START SUPPLIED MATERIAL
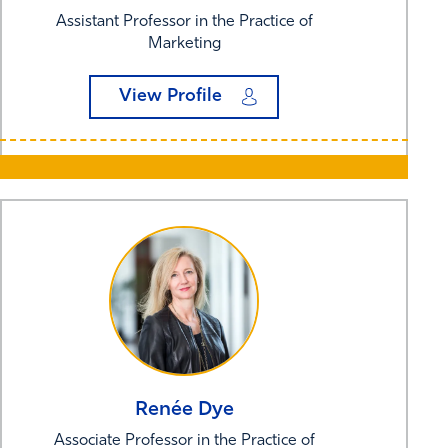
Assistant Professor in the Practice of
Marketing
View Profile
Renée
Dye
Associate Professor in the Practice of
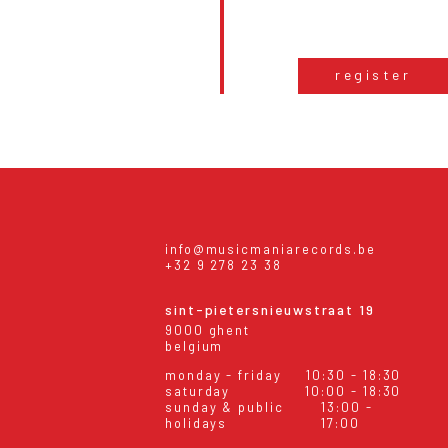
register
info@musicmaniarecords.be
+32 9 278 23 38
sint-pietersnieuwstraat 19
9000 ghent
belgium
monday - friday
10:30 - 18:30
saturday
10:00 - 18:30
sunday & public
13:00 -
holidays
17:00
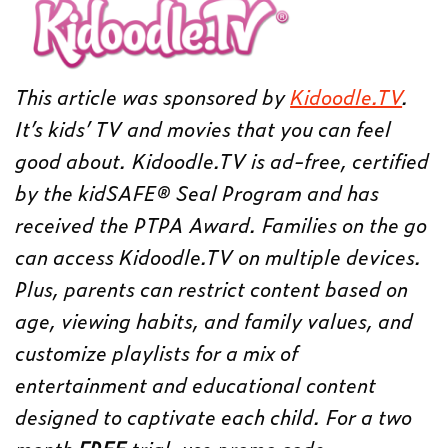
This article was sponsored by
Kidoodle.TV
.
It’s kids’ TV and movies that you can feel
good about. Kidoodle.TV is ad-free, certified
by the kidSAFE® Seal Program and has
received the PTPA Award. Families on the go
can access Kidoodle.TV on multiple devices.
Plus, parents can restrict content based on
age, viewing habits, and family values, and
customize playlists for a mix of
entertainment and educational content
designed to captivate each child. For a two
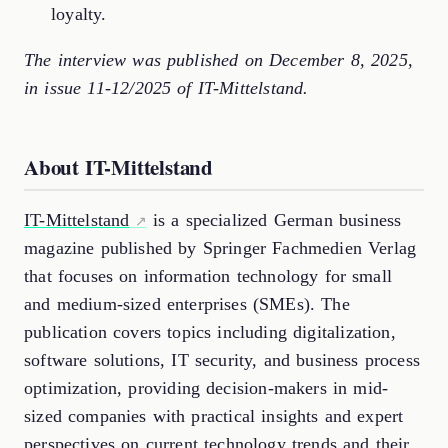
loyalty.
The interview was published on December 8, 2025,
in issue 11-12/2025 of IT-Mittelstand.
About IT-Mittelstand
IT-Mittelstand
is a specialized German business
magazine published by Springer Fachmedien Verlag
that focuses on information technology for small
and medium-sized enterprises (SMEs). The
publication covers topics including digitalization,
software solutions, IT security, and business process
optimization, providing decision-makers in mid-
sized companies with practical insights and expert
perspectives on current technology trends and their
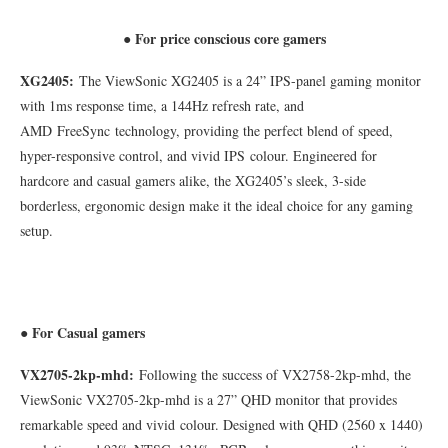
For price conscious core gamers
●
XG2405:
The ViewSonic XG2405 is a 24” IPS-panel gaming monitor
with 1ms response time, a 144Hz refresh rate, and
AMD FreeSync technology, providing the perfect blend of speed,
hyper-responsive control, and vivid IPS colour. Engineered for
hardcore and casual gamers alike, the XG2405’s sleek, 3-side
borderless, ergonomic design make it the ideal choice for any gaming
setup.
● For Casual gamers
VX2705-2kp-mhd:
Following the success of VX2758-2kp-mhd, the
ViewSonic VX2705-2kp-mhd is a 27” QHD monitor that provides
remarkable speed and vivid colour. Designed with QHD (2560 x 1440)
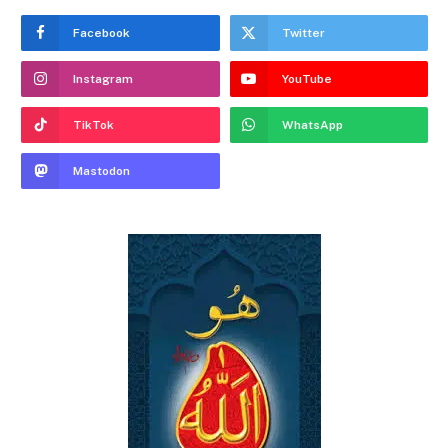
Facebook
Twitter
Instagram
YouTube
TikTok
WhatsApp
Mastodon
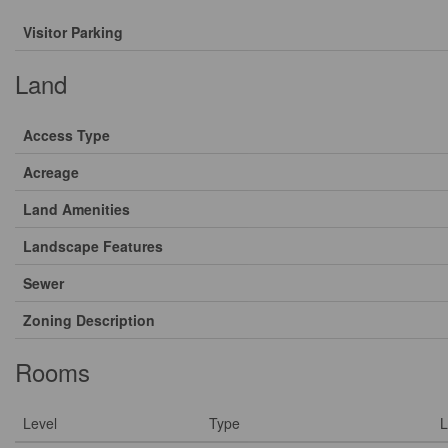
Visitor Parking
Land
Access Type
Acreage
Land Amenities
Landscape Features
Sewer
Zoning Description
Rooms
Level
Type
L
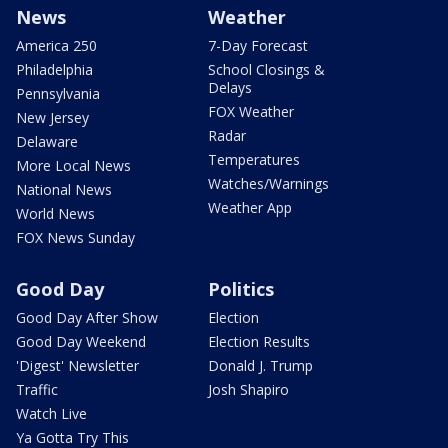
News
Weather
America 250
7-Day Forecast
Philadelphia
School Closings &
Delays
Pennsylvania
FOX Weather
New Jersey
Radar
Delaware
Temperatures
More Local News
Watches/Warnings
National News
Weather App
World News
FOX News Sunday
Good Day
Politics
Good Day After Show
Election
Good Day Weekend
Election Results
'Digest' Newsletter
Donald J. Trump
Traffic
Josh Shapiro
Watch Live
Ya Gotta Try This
END SUPPLIED MATERIAL
START SUPPLIED MATERIAL
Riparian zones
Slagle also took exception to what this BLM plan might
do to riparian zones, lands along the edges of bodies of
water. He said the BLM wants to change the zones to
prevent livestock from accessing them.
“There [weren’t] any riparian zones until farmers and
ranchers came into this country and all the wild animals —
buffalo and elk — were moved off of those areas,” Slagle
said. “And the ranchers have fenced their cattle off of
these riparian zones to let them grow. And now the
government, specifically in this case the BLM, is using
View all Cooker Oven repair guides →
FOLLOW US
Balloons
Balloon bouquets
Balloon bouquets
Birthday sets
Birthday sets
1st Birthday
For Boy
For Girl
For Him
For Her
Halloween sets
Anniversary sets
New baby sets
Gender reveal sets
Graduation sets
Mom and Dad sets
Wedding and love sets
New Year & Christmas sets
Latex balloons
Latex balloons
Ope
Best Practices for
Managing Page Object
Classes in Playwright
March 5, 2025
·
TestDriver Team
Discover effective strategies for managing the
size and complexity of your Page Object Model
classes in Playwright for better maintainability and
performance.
END SUPPLIED MATERIAL
START SUPPLIED MATERIAL
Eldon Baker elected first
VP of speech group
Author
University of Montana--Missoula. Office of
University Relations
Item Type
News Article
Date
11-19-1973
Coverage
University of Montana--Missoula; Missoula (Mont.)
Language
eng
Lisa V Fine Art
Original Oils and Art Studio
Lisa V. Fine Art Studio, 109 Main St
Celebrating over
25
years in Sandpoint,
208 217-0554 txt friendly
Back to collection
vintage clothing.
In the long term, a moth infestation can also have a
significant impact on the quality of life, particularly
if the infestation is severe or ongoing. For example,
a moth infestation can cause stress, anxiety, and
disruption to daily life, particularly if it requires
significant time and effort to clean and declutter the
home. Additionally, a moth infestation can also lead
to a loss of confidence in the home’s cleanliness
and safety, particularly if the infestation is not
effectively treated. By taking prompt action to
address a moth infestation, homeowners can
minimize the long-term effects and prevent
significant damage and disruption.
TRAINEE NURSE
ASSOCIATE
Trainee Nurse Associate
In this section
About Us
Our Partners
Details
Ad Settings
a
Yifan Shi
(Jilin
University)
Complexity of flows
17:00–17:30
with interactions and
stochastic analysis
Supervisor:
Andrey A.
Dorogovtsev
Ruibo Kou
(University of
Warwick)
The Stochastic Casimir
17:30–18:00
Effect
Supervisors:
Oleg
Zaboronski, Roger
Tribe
END SUPPLIED MATERIAL
Give back the exact lines above, running from the one that has "Assistant Professor in the Practice of" through the one that has "publication covers topics", with nothing added and no pictures.

*RESPONSE TO THIS TASK*:
Assistant Professor in the Practice of
Marketing
View Profile
Renée
Dye
Associate Professor in the Practice of
register
info@musicmaniarecords.be
+32 9 278 23 38
sint-pietersnieuwstraat 19
9000 ghent
belgium
monday - friday
10:30 - 18:30
saturday
10:00 - 18:30
sunday & public
13:00 -
holidays
17:00
This article was sponsored by
Kidoodle.TV
.
It’s kids’ TV and movies that you can feel
good about. Kidoodle.TV is ad-free, certified
by the kidSAFE® Seal Program and has
received the PTPA Award. Families on the go
can access Kidoodle.TV on multiple devices.
Plus, parents can restrict content based on
age, viewing habits, and family values, and
customize playlists for a mix of
entertainment and educational content
designed to captivate each child. For a two
loyalty.
The interview was published on December 8, 2025,
in issue 11-12/2025 of IT-Mittelstand.
About IT-Mittelstand
IT-Mittelstand
is a specialized German business
magazine published by Springer Fachmedien Verlag
that focuses on information technology for small
and medium-sized enterprises (SMEs). The
publication covers topics including digitalization,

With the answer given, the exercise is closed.